By Marie Mitchell
Our neighbors had their outdoor Christmas lights up Thanksgiving weekend. At that same time, we noticed beautifully decorated trees planted in picture windows in homes throughout Richmond. With perfectly wrapped gifts under the trees.
I used to marvel over such precision. Wondered what it would be like to kick off the season so early. To enjoy all that holiday spirit for a whole month or more.
But, we’re not that family. At our house, Christmas just “happens.” Over time. It’s a process.
The most pre-planning I do is get the cloth Advent Calendar out so the kids can Velcro the stuffed figures — camels, cows, Three Kings, Mary, Joseph, Baby Jesus and other key characters — to the manger scene through Christmas Day.
I also supply the younger ones with a cardboard version. They open a new door every day with a Bible verse about Jesus’ birth — and a piece of chocolate with an imprinted design of angels, stars, wreaths and the like.
But, for the past 22 years, we don’t even think about sprucing up the house until after Mitchell’s birthday on Dec. 10. When he was younger, he stretched his birthday observance over an entire week — school party, family party, party with friends. So until that was sufficiently celebrated, the Christmas decorations remained boxed in the basement.
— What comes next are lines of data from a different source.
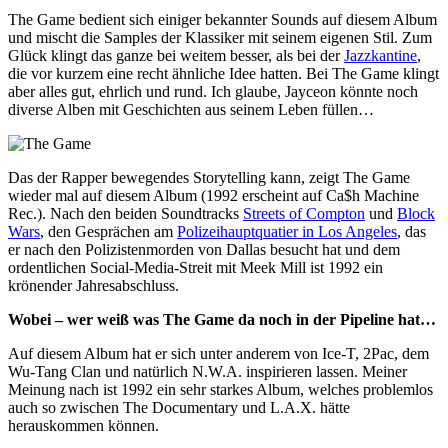
The Game bedient sich einiger bekannter Sounds auf diesem Album
und mischt die Samples der Klassiker mit seinem eigenen Stil. Zum
Glück klingt das ganze bei weitem besser, als bei der
Jazzkantine
,
die vor kurzem eine recht ähnliche Idee hatten. Bei The Game klingt
aber alles gut, ehrlich und rund. Ich glaube, Jayceon könnte noch
diverse Alben mit Geschichten aus seinem Leben füllen…
Das der Rapper bewegendes Storytelling kann, zeigt The Game
wieder mal auf diesem Album (1992 erscheint auf Ca$h Machine
Rec.). Nach den beiden Soundtracks
Streets of Compton
und
Block
Wars
, den Gesprächen am
Polizeihauptquatier in Los Angeles
, das
er nach den Polizistenmorden von Dallas besucht hat und dem
ordentlichen Social-Media-Streit mit Meek Mill ist 1992 ein
krönender Jahresabschluss.
Wobei – wer weiß was The Game da noch in der Pipeline hat…
Auf diesem Album hat er sich unter anderem von Ice-T, 2Pac, dem
Wu-Tang Clan und natürlich N.W.A. inspirieren lassen. Meiner
Meinung nach ist 1992 ein sehr starkes Album, welches problemlos
auch so zwischen The Documentary und L.A.X. hätte
herauskommen können.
Other obstacles generally delay our trip to the tree farm, which is our official start of the season. Like Mason being buried under a pile of English 101 composition notebooks that he has to grade before he feels any tidings of comfort and joy. Enough, anyway, to drive us to Baldwin Farm.
I also have final grades to tally for my own classes plus writing projects to complete. And the kids are usually working hard to wrap up their nine weeks of school — writing papers, studying for tests and producing plays. So there’s not much time for Fa-la-la-la-la-ing until that’s under control.
Traditionally, once we find free time in that hectic schedule, our trek to the tree farm is often on the frostiest, windiest, muddiest day of December.
Depending on the temperature, wind chill, and concern about the van getting stuck in the mud, we might wander awhile in search of the perfect tree, or choose the first one we see. It’s still a highlight of our family traditions.
As the song goes: “How often has the Christmas tree, afforded me the greatest glee.” It’s worth the time, hassle and effort — even fending off Jack Frost nipping at our toes, nose and other extremities
Back home, the scavenger hunt begins for the twinkly Christmas lights, sturdy tree stand, homemade ornaments, individually designed stockings and other things we packed away the previous year.
Our house has very little storage space so not everything is neatly stacked together. Still, we manage to find the bits and pieces that are meaningful to the kids and start decking the halls.
Now, it’s beginning to look a lot like Christmas at our house. And we have about 12 days of Christmas preparations ahead.
We haven’t taken a family photo for our Christmas cards yet. I’m waiting for the right time when things aren’t so hustley. And bustley. Where we can actually laugh all the way through the experience.
At this late date, I might try something entirely new for us. Wish our friends a Merry Christmas — digitally. That will spare me from tracking down addresses for people we only contact once a year.
I actually tried Black Friday shopping for the first time this year. It was rather anti-climactic considering many of the Thursday night sales were available on Wednesday.
Fortunately I’ve collected a few evergreen presents throughout the year. Mostly gag gifts. Stocking stuffers. Unisex items for all ages for those times when you need an emergency gift on the spur of the moment.
But another flaw of our house is not having many hiding spots. So I’ve had to scatter the gifts out of sight in numerous places. And leave myself a map for finding them later, when I need them.
There have been times when I’ve forgotten some hidden gifts until well after Christmas. It’s a good thing two of the kids were born in January and February. I just change holiday wrapping paper for something less seasonal, and they become birthday presents.
My favorite part of the holiday build-up is Christmas Eve: the church service. Then home for snacks. Movies. And opening one gift in front of the fire.
Feeling joyful. And triumphant. By letting Christmas just happen.